The discordant signal obtained from analysis of different genes has raised new challenges for biologists. When contradictory evolutionary relationships are detected across different parts of the genome, it is difficult to recover and describe the history of a group of species. But this discordance among genes has also raised new opportunities: hybridization, gene flow, and other biological processes each leave their own signature in the pattern of gene tree variability. The goal of this project is to estimate the discordance between gene trees and the biological processes that have affected species and populations. An interdisciplinary team of statisticians, biologists and computer scientists will develop new and robust statistical methods for analysis of genes and species relationships.
The tools developed through this project will be implemented in a user-friendly program so that all phylogeneticists can utilize them. Software will be freely distributed to facilitate the utilization of these tools for the study of other groups of species. Undergraduate and graduate students will be trained at the interface between biology, statistics and computer science. Insights from this research will enhance educational modules in evolutionary theory at the undergraduate level and at K-12 teacher workshops.

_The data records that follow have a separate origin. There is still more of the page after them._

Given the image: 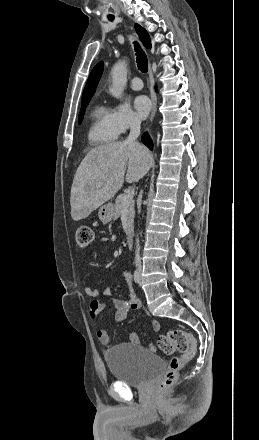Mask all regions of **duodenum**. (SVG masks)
<instances>
[{"mask_svg":"<svg viewBox=\"0 0 259 440\" xmlns=\"http://www.w3.org/2000/svg\"><path fill=\"white\" fill-rule=\"evenodd\" d=\"M126 242L128 246H132L133 244V232L131 230H129L126 235Z\"/></svg>","mask_w":259,"mask_h":440,"instance_id":"1","label":"duodenum"}]
</instances>
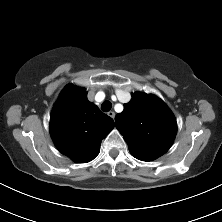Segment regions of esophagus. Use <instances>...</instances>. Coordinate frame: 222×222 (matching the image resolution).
<instances>
[{
  "instance_id": "1",
  "label": "esophagus",
  "mask_w": 222,
  "mask_h": 222,
  "mask_svg": "<svg viewBox=\"0 0 222 222\" xmlns=\"http://www.w3.org/2000/svg\"><path fill=\"white\" fill-rule=\"evenodd\" d=\"M107 115L110 116V117L113 118V119H114V117H115V113H114L113 111H109V112L107 113Z\"/></svg>"
}]
</instances>
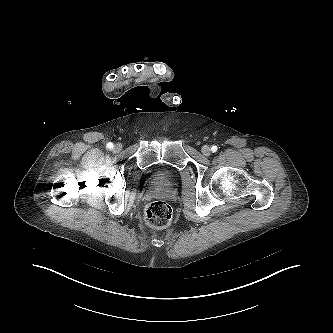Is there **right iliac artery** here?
Listing matches in <instances>:
<instances>
[{"instance_id":"1","label":"right iliac artery","mask_w":333,"mask_h":333,"mask_svg":"<svg viewBox=\"0 0 333 333\" xmlns=\"http://www.w3.org/2000/svg\"><path fill=\"white\" fill-rule=\"evenodd\" d=\"M107 147H108L109 149H112V148H113V143L109 142V143L107 144Z\"/></svg>"}]
</instances>
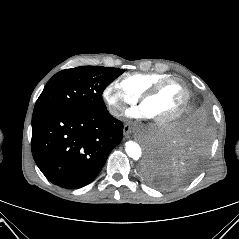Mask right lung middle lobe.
<instances>
[{
  "label": "right lung middle lobe",
  "mask_w": 239,
  "mask_h": 239,
  "mask_svg": "<svg viewBox=\"0 0 239 239\" xmlns=\"http://www.w3.org/2000/svg\"><path fill=\"white\" fill-rule=\"evenodd\" d=\"M124 73L118 68L80 66L55 74L36 101L34 111L51 108H69L103 111L104 89Z\"/></svg>",
  "instance_id": "right-lung-middle-lobe-1"
}]
</instances>
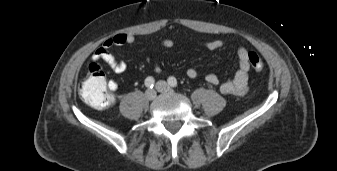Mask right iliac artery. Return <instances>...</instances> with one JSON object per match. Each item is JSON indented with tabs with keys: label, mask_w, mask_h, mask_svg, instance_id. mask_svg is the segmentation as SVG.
<instances>
[{
	"label": "right iliac artery",
	"mask_w": 337,
	"mask_h": 171,
	"mask_svg": "<svg viewBox=\"0 0 337 171\" xmlns=\"http://www.w3.org/2000/svg\"><path fill=\"white\" fill-rule=\"evenodd\" d=\"M154 83H155V81H154L153 77H147L145 79V86L148 87V88H153Z\"/></svg>",
	"instance_id": "right-iliac-artery-1"
}]
</instances>
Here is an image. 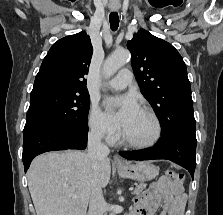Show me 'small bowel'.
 <instances>
[{
    "mask_svg": "<svg viewBox=\"0 0 223 215\" xmlns=\"http://www.w3.org/2000/svg\"><path fill=\"white\" fill-rule=\"evenodd\" d=\"M181 191L180 184L162 177L145 194L137 198L131 215H153L160 206H162L160 215H183L186 198Z\"/></svg>",
    "mask_w": 223,
    "mask_h": 215,
    "instance_id": "1",
    "label": "small bowel"
}]
</instances>
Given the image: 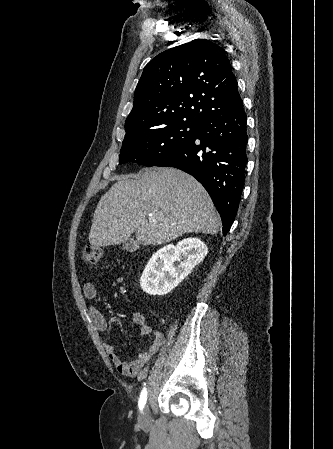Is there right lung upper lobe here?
<instances>
[{
  "instance_id": "right-lung-upper-lobe-1",
  "label": "right lung upper lobe",
  "mask_w": 333,
  "mask_h": 449,
  "mask_svg": "<svg viewBox=\"0 0 333 449\" xmlns=\"http://www.w3.org/2000/svg\"><path fill=\"white\" fill-rule=\"evenodd\" d=\"M240 97L225 51L207 39L166 50L144 68L125 139L173 121L200 123Z\"/></svg>"
}]
</instances>
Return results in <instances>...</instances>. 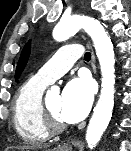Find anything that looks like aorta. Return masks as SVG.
Masks as SVG:
<instances>
[{
	"label": "aorta",
	"mask_w": 131,
	"mask_h": 151,
	"mask_svg": "<svg viewBox=\"0 0 131 151\" xmlns=\"http://www.w3.org/2000/svg\"><path fill=\"white\" fill-rule=\"evenodd\" d=\"M84 29L92 38L99 60L102 84L98 102L93 110L86 131L88 147L93 149L105 132L114 107L115 94V54L113 44L98 20L83 15L62 19L53 31L54 39L64 41Z\"/></svg>",
	"instance_id": "762f6f07"
}]
</instances>
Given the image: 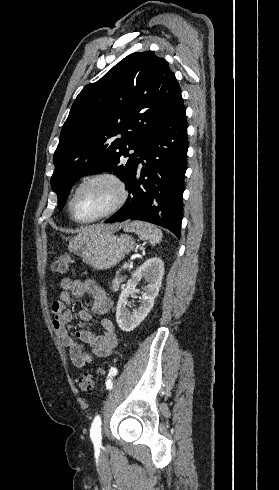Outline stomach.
Masks as SVG:
<instances>
[{
  "label": "stomach",
  "instance_id": "obj_1",
  "mask_svg": "<svg viewBox=\"0 0 279 490\" xmlns=\"http://www.w3.org/2000/svg\"><path fill=\"white\" fill-rule=\"evenodd\" d=\"M136 244L127 234L122 236H98L94 240H88L84 244H77L74 238L68 244L69 252L82 258V262L88 264L93 270H110L123 260L126 254L134 250Z\"/></svg>",
  "mask_w": 279,
  "mask_h": 490
}]
</instances>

Intellectual Merit We developed advanced statistical methods to learn about the past history of species from the DNA of organisms alive today. Genes are the building blocks that make up organisms, and we can compare the same gene shared across various organisms. The patterns of similarity and dissimilarity across organisms tells us about the gene's history: which organisms share a very recent common ancestor, and which organisms are more distantly related. Various biological processes can cause the history of different genes to differ, such as recombination in sexual species, hybridization between closely related species, or horizontal gene transfer between distantly related species. We developed rigorous statistical methods to study the differences between gene histories and to reconcile them to the past history of species. Our methods account for uncertainty in the inference of the genealogy of individual genes, due to limited DNA sequence data from each individual gene. Our methods provide tools that use the information across multiple genes to detect past events, such as gene flow between ancient, distantly related species. We also developed methods adapted to genes that underwent gene duplications and losses, and methods applicable to polyploid species (species containing extra copies of each chromosome). In wild potatoes, for instance, we were able to determine the origin of multiple polyploid species, despite a complicated history in which genes varied greatly in their inferred history. New polyploid origins were discovered, which matched morphological data and provided interesting hypotheses about the geographic dispersal of wild potatoes. Broader Impacts The methods we developed are applicable to many groups of organisms, and have already been applied by many other researchers to their own problems. We implemented these methods in software that is made freely available to the research community. Our software is open-source, to empower others to further improve on these methods. The project contributed to the training of 11 students and postdoctoral scholars, who gained expertise in all three of these areas: biology, statistics, and computing. This project helped develop a workforce eager and able to cross discipline boundaries.